(Data items)
────────
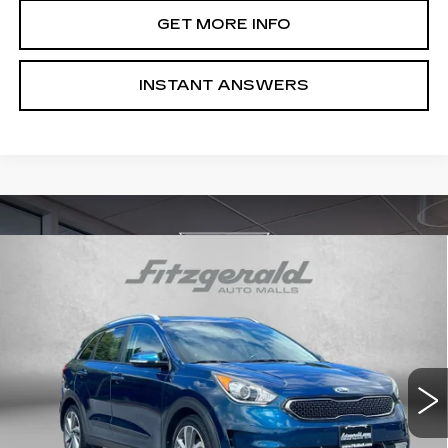
GET MORE INFO
INSTANT ANSWERS
COMMENTS
Compare Vehicle
$12,194
USED
2017
KIA NIRO
TOURING
FITZWAY PRICE
Price Drop
Fitzgerald Chevrolet of Frederick
VIN:
KNDCE3LC9H5038542
Stock:
M144876A
Model:
G4262
108521 mi
Int.
Less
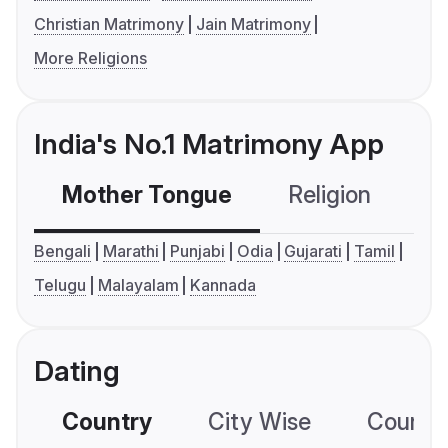
Christian Matrimony
Jain Matrimony
More Religions
India's No.1 Matrimony App
Mother Tongue
Religion
C
Bengali
Marathi
Punjabi
Odia
Gujarati
Tamil
Telugu
Malayalam
Kannada
Dating
Country
City Wise
Country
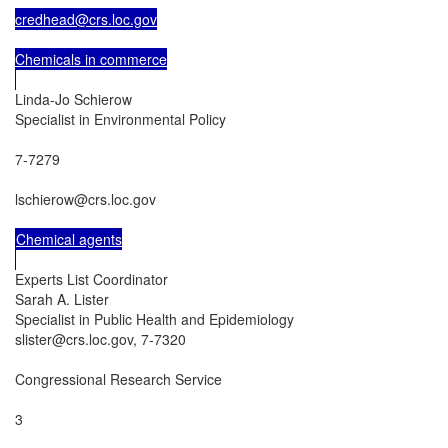
credhead@crs.loc.gov

Chemicals in commerce

Linda-Jo Schierow

Specialist in Environmental Policy

7-7279

lschierow@crs.loc.gov

Chemical agents

Experts List Coordinator

Sarah A. Lister

Specialist in Public Health and Epidemiology

slister@crs.loc.gov, 7-7320

Congressional Research Service

3
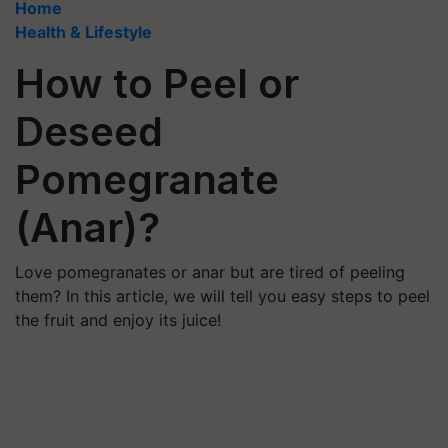
Home
Health & Lifestyle
How to Peel or
Deseed
Pomegranate
(Anar)?
Love pomegranates or anar but are tired of peeling
them? In this article, we will tell you easy steps to peel
the fruit and enjoy its juice!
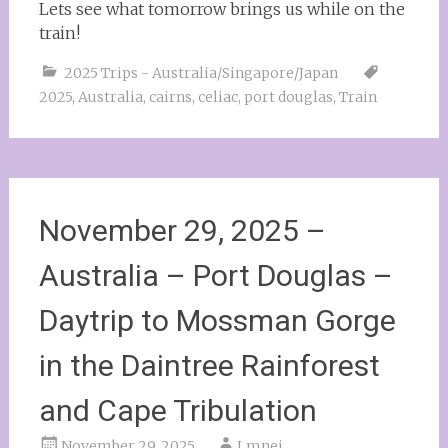
Lets see what tomorrow brings us while on the
train!
2025 Trips - Australia/Singapore/Japan
2025
,
Australia
,
cairns
,
celiac
,
port douglas
,
Train
November 29, 2025 –
Australia – Port Douglas –
Daytrip to Mossman Gorge
in the Daintree Rainforest
and Cape Tribulation
November 29, 2025
Lmnei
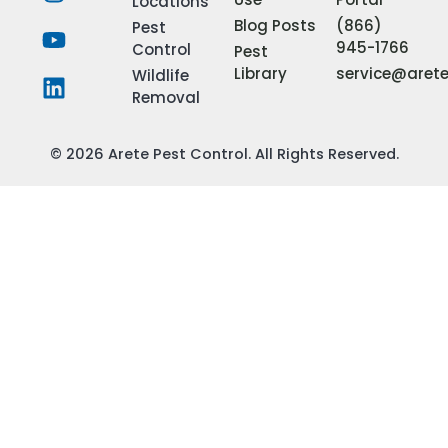
Locations
Blog Posts
(866)
Pest
945-1766
Control
Pest
Library
service@aret
Wildlife
Removal
© 2026 Arete Pest Control. All Rights Reserved.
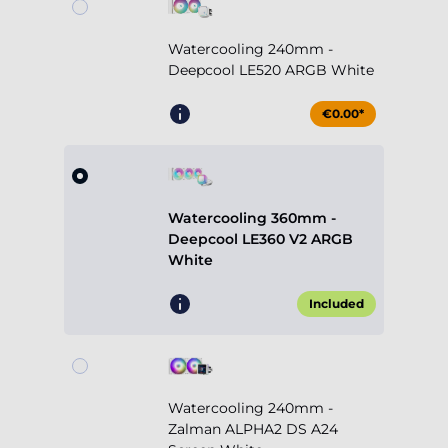
Watercooling 240mm -
Deepcool LE520 ARGB White
€0.00*
Watercooling 360mm -
Deepcool LE360 V2 ARGB
White
Included
Watercooling 240mm -
Zalman ALPHA2 DS A24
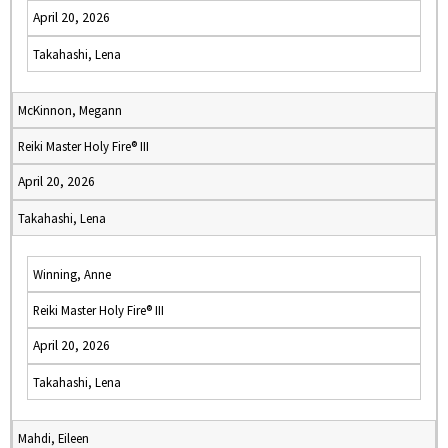
April 20, 2026
Takahashi, Lena
McKinnon, Megann
Reiki Master Holy Fire® III
April 20, 2026
Takahashi, Lena
Winning, Anne
Reiki Master Holy Fire® III
April 20, 2026
Takahashi, Lena
Mahdi, Eileen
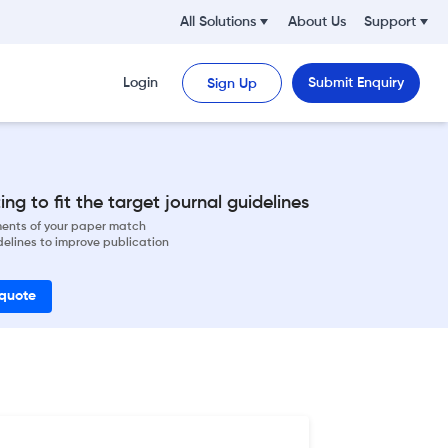
All Solutions
About Us
Support
Login
Submit Enquiry
Sign Up
ng to fit the target journal guidelines
ements of your paper match
delines to improve publication
 quote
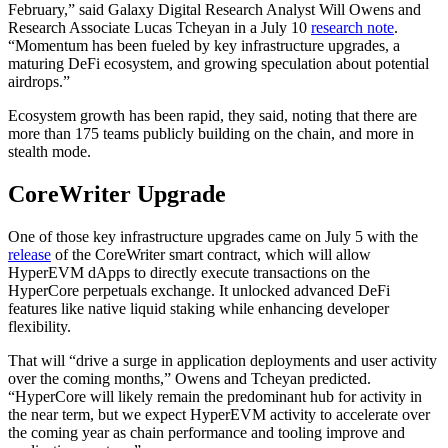
February,” said Galaxy Digital Research Analyst Will Owens and
Research Associate Lucas Tcheyan in a July 10
research note
.
“Momentum has been fueled by key infrastructure upgrades, a
maturing DeFi ecosystem, and growing speculation about potential
airdrops.”
Ecosystem growth has been rapid, they said, noting that there are
more than 175 teams publicly building on the chain, and more in
stealth mode.
CoreWriter Upgrade
One of those key infrastructure upgrades came on July 5 with the
release
of the CoreWriter smart contract, which will allow
HyperEVM dApps to directly execute transactions on the
HyperCore perpetuals exchange. It unlocked advanced DeFi
features like native liquid staking while enhancing developer
flexibility.
That will “drive a surge in application deployments and user activity
over the coming months,” Owens and Tcheyan predicted.
“HyperCore will likely remain the predominant hub for activity in
the near term, but we expect HyperEVM activity to accelerate over
the coming year as chain performance and tooling improve and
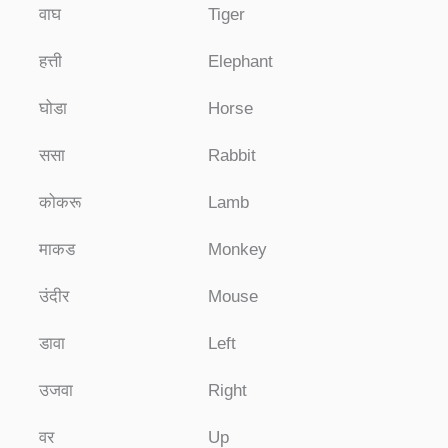
वाघ
Tiger
हत्ती
Elephant
घोडा
Horse
ससा
Rabbit
कोकरू
Lamb
माकड
Monkey
उंदीर
Mouse
डावा
Left
उजवा
Right
वर
Up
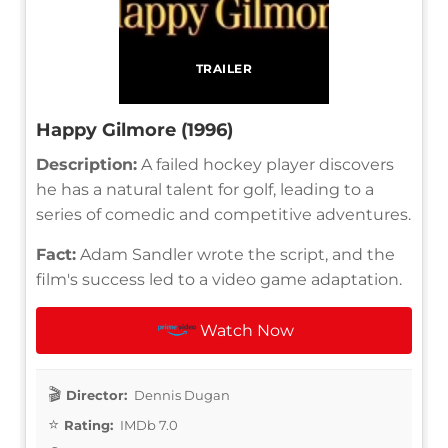
TRAILER
Happy Gilmore (1996)
Description:
A failed hockey player discovers
he has a natural talent for golf, leading to a
series of comedic and competitive adventures.
Fact:
Adam Sandler wrote the script, and the
film's success led to a video game adaptation.
Watch Now
Director:
Dennis Dugan
Rating:
IMDb 7.0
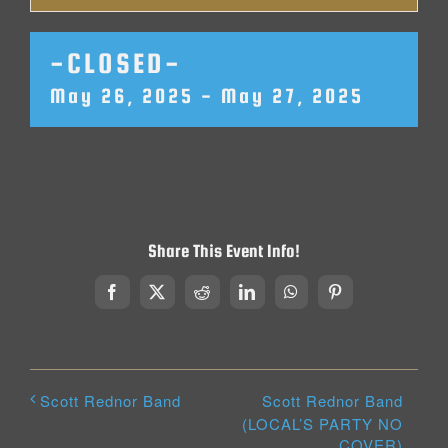
-CLOSED-
May 26, 2025
-
May 27, 2025
Share This Event Info!
Facebook
X
Reddit
LinkedIn
WhatsApp
Pinterest
Scott Rednor Band
Scott Rednor Band
(LOCAL’S PARTY NO
COVER)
────────
Write out exactly the lines above, from the very first through the line containing "slister@crs.loc.gov, 7-7320", both kept, with the pictures removed.

(Task answer)
GET MORE INFO
INSTANT ANSWERS
COMMENTS
Compare Vehicle
$12,194
USED
2017
KIA NIRO
TOURING
FITZWAY PRICE
Price Drop
Fitzgerald Chevrolet of Frederick
VIN:
KNDCE3LC9H5038542
Stock:
M144876A
Model:
G4262
108521 mi
Int.
Less
Christian Matrimony
Jain Matrimony
More Religions
India's No.1 Matrimony App
Mother Tongue
Religion
C
Bengali
Marathi
Punjabi
Odia
Gujarati
Tamil
Telugu
Malayalam
Kannada
Dating
Country
City Wise
Country
credhead@crs.loc.gov

Chemicals in commerce

Linda-Jo Schierow

Specialist in Environmental Policy

7-7279

lschierow@crs.loc.gov

Chemical agents

Experts List Coordinator

Sarah A. Lister

Specialist in Public Health and Epidemiology

slister@crs.loc.gov, 7-7320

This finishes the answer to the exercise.